3) Impedire l’incancrenimento del sistema garantendo ricambio continuo dei rappresentanti: fondamentale per evitare che la politica trasformi i politici in portatori di interessi personali invece che interessi della collettività. Quale organizzazione tra quelle che conoscete (sia essa azienda o non-profit) si disferebbe mai di tutti i suoi membri in una volta sola per poi riassumerne di nuovi nel tentativo di risolvere i propri problemi? Il meccanismo è altamente inefficiente. Inoltre è assurdo pensare che «la fuori» non vi siano persone abbastanza intelligenti e capaci da poter rimpiazzare l’esperienza dei politici in carica, soprattutto quando per esperienza s’intende la capacità di sopravvivere ai processi della politica stessa, la qual cosa non ha nessuna utilità collettiva, ma solo utilità per la carriera del politico stesso.MVP: invece che rinnovare tutto il parlamento in una volta lo si rinnova gradualmente .. Ogni tot un parlamentare esce e ne entra uno nuovo (in funzione diretta della durata del mandato e del numero dei parlamentari, variabili stabilite ex-ante)

4) Poter essere adottato in modo graduale: si sa che le rivoluzioni in genere hanno luogo solo quando ormai la società è alla fame, sono una forma di reset molto scarna che non da nessuna garanzia sulla qualità delle proprie conseguenze e spesso produce assetti peggiori dei precedenti.MVP: Si inizia garantendo l’applicazione del nuovo meccanismo a pochi seggi che andrebbero a confluire nel gruppo misto, nel tempo con le successive elezioni il numero di seggi coinvolti nell’esperimento potrebbe aumentare fino a coprirli tutti.

Conclusioni

Queste sono solo alcune idee ma si potrebbe fare molto di più, e agendo molto più a fondo sui processi decisionali stessi della politica nel day by day. Il problema rimane uno: la politica è in conflitto d’interessi nel rinnovare sè stessa e questo purtroppo è di per sè un problema non indirizzabile dall’interno del sistema stesso. Ciònonostante è necessario restare attivi e non rinunciare a porsi queste questioni.
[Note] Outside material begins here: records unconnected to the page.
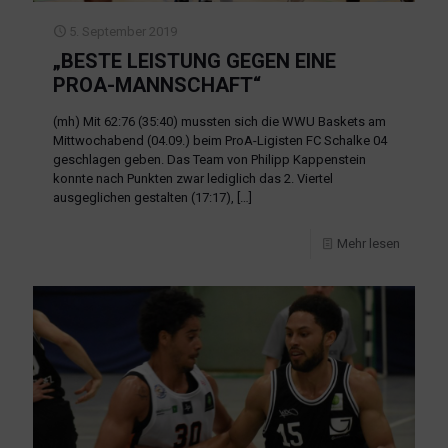
5. September 2019
„BESTE LEISTUNG GEGEN EINE
PROA-MANNSCHAFT“
(mh) Mit 62:76 (35:40) mussten sich die WWU Baskets am
Mittwochabend (04.09.) beim ProA-Ligisten FC Schalke 04
geschlagen geben. Das Team von Philipp Kappenstein
konnte nach Punkten zwar lediglich das 2. Viertel
ausgeglichen gestalten (17:17),
[…]
Mehr lesen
Dobbiamo smettere di trattare la politica come qualcosa di sacro ed immutabile (esattamente come abbiamo fatto per 100 anni con l’organizzazione aziendale). Se non iniziamo a «giocarci in modo serio» testando cambiamenti ed iterando finirà per soccombere ad altre forme di governance collettiva che si stanno affacciando e che sono molto meno inclusive . Queste nuove forme demandano la responsabilità decisionale su alcuni temi collettivi all’imprenditoria illuminata dei grandi colossi, non è che una ulteriore forma di meritocrazia personalizzata che sta emergendo lentamente a compensazione delle inefficienze della politica, ma siamo sicuri che sia la strada giusta? Finchè si parla di andare su Marte forse si… Ma quando dovremo parlare di Ambiente, Difesa, Infrastrutture?